Wednesday, May 17, 2006

Like the Last Days of School

Season finale time is upon us, and I'll try and post my reactions to the finales of the shows I watch. (I won't post my reaction to the finales of shows I don't watch. That would be silly.)

Already posted, here, about Gilmore Girls, and have yet to see the Scrubs or How I Met Your Mother finales. Finally watched the The West Wing finale on the train this morning, though. My verdict: very good. Wells nailed the right dynamic, tone, and structure here - no big earthquakes, no histrionics, just a seamless and well-made tapestry of small, impactful moments. WWLD. The napkin. Jed giving Charlie his Bible. Josh taking one more run at CJ to stay. The nervous banter between the new President and the new First Lady. Donna's reaction to her new office. The small, elegant will he/won't he stuff with Jed signing Toby's pardon. Charlie quietly leaving. "What's next?" "Tomorrow." The temptation to do something big and grand was probably there and enticing, but the path they took was the right one. Quiet satisfaction and nervous anticipation. I do wish there would be a new season though. Although, to be fair, were we getting a whole new year with a new administration, I really think it should have been Winnick's. Still - a great finale. Will Wells show similar restraint when it comes time to end ER?
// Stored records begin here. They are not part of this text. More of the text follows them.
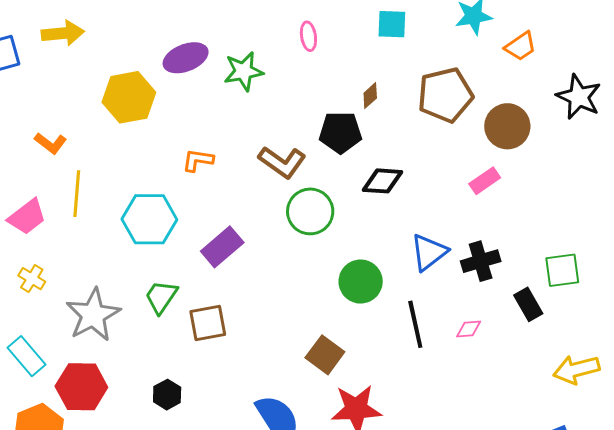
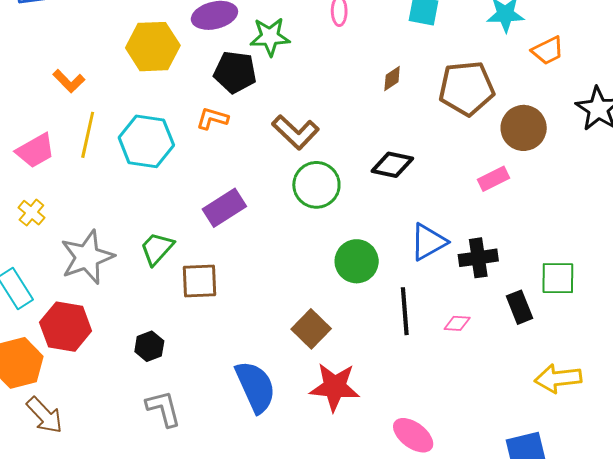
black pentagon: (340, 132) -> (235, 72), moved
cyan hexagon: (149, 219) -> (146, 141), moved

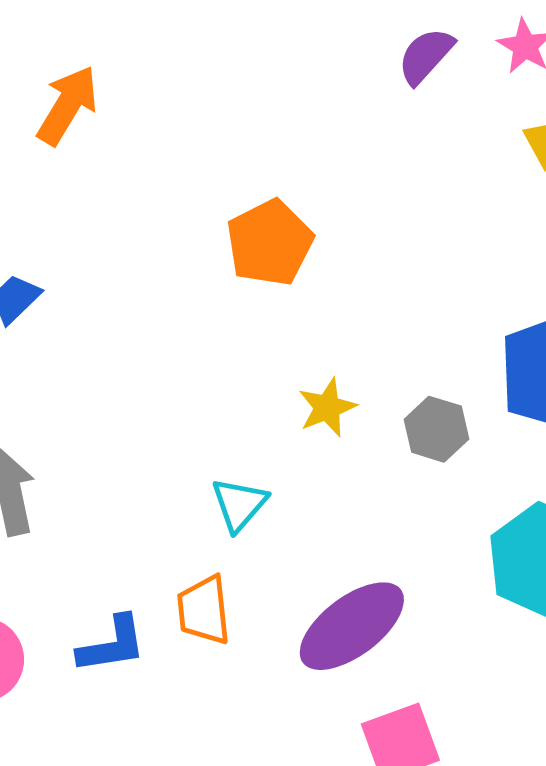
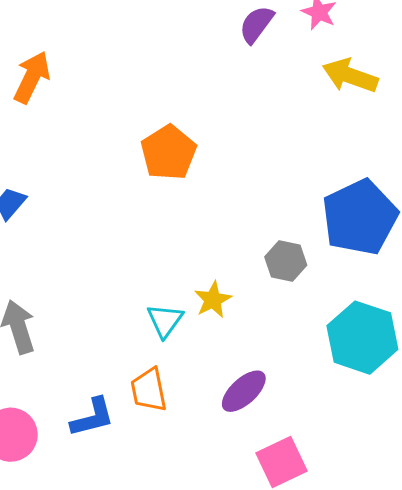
yellow star: (327, 408) -> (213, 300), moved
purple ellipse: (352, 626) -> (244, 391), size x0.7

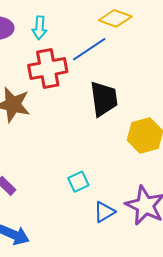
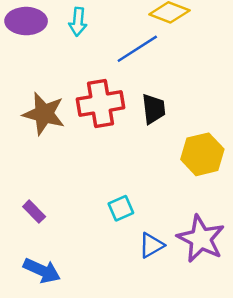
red cross: (48, 69) -> (100, 103), moved
black trapezoid: (104, 99) -> (154, 109), size x0.7

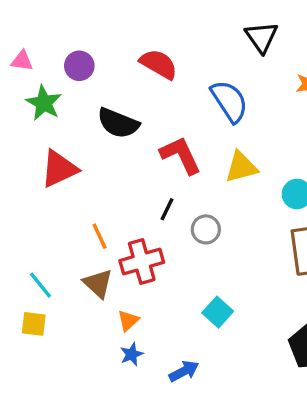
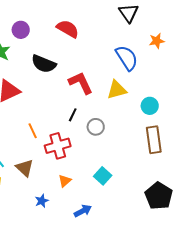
blue semicircle: (229, 101) -> (127, 58), moved
brown triangle: (98, 283) -> (25, 168), moved
orange triangle: (128, 321) -> (65, 181), moved
blue star: (132, 354) -> (42, 201), moved

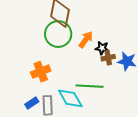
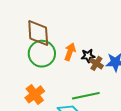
brown cross: (108, 58) -> (96, 63), turned -32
Also saw the The Office and My Name Is Earl finales last week. Earl ended nicely, with some nice symmetry with the pilot, as we saw exactly what happened with that scratcher after Earl was hit by the car and before it found its way back to him. I like Earl very much, but do worry that the formula is a bit too rigid. Reminds me of House, in an odd way. Great cast, great writing, good stories--but all in the service of a maybe-too-rigid formula. What it adds up to is that I don't mind if I miss an Earl, or a House, because I don't have that same sense of missing out on something important, something I'll need or want to have seen to really appreciate the series.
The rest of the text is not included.